A May 2016 survey by Localytics found that, globally, 23% of consumers abandoned apps after only one use, while just 34% made it to the generally accepted retention benchmark of 11 uses or more.
If you’re going to put your organisation amongst that successful 34%, then you have to pay close attention to your mobile UX design, and that means getting the following components right.
Keep the interface confronting your users clean and uncluttered. For one thing it will load more quickly, for another it will invite exploration. The user should know exactly what you’re offering to do for them, and how they can access this, the instant they set eyes on your design. It’s vital to look at things from your customers’ point of view. You know exactly what you’re offering, but will someone unfamiliar with your business be able to figure it out as soon as they look at the interface? In practical terms, are the call to action buttons large enough to be hit with a finger or thumb rather than a cursor? If the answer to any of this is no, then go back and simplify.

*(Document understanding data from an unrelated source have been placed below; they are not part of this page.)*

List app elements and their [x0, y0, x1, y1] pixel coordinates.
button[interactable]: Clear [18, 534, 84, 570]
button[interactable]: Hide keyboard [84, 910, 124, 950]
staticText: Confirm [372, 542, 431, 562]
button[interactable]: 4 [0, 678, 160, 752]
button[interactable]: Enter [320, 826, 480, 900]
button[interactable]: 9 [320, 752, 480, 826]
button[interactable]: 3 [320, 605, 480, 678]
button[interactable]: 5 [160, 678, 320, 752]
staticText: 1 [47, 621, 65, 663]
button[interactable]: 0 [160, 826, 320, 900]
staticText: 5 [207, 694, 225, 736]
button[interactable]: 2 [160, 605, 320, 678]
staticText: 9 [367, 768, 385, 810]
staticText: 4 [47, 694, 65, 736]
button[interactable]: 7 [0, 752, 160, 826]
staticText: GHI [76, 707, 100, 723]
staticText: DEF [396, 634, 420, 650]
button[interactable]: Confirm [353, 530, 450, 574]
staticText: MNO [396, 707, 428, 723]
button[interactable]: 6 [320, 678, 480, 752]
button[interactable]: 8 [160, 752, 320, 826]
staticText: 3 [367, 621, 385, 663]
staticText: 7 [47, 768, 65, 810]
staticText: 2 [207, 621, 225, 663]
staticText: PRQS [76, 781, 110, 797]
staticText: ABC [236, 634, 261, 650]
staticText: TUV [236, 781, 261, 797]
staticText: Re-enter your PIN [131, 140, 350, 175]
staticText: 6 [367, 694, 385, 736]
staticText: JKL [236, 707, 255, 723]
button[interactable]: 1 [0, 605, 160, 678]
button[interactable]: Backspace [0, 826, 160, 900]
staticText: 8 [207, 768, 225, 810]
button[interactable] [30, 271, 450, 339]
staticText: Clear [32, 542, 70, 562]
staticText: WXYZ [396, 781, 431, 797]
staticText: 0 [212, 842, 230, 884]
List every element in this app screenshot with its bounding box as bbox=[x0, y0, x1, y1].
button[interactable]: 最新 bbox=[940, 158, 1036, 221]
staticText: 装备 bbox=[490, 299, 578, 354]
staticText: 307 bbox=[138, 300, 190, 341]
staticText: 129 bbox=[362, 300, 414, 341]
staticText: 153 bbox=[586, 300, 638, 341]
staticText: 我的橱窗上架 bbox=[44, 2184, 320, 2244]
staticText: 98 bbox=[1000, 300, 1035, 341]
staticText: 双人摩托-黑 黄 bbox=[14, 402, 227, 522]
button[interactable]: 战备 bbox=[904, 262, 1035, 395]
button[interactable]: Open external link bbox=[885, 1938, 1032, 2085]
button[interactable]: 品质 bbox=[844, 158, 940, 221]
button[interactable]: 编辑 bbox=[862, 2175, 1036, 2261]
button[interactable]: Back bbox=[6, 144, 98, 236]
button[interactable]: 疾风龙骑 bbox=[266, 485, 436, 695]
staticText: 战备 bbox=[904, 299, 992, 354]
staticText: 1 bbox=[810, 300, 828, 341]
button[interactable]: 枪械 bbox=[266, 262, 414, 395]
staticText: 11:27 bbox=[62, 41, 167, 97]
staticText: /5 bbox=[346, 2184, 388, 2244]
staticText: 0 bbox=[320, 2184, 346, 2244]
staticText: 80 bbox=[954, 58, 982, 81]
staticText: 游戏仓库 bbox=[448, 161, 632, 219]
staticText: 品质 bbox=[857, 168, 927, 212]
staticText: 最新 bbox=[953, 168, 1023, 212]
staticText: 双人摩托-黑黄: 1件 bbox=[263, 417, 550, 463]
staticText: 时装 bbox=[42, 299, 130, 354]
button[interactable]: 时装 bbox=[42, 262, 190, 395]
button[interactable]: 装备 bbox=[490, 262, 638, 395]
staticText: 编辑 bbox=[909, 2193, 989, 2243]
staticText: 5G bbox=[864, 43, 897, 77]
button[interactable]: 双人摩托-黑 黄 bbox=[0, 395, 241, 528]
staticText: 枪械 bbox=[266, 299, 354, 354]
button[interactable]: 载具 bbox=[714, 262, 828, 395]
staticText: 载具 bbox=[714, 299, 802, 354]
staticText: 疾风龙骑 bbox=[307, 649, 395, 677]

Exploring the app should be intuitive, meaning the average user starts swiping with their thumb or finger without stopping to think that they have to start swiping. A clear Back and Home button will aid this process, as will restricting each screen to one main action. Moving forward it will pay dividends to keep a careful look out for developments such as 3D Touch. Technology based on the type and pressure of touch will enable developers to broaden the UX considerably. Taps, double taps, pressing and ‘pinching’ are just some of the ways in which consumers will soon expect to be able to interact with the interface of a mobile app. The key to success will be exploiting these opportunities while keeping things intuitive.
Copy the competition
We’re not advising you literally copy the competition, of course, but there’s no avoiding the fact that consumers expect — even if it’s only on an instinctive level — certain kinds of mobile sites to work in certain ways. Databases such as Pttrns and Mobile Patterns gather together examples of the types of User Interface commonly employed in particular niches, such as ecommerce or entertainment. Take a look at what users will be expecting the first time they access your site. While you don’t have to be confined by these examples, some common ground will make that vital first experience run much more smoothly. It will mean that you’re not just relying on your own design skill, you’re drawing on the combined mobile experience of everyone who visits.
Modern consumers are growing used to ‘omni-channel’ marketing. In simple terms, this means a consistent experience across all aspects of your brand, whether accessed on or off-line. In terms of mobile UX, this means including the design features of the rest of your online presence. Users often start searching on their desktop, for example, and then use a mobile device to compare prices and products when out and about. You need the consistency which will reassure them they’re in safe hands every step of this journey.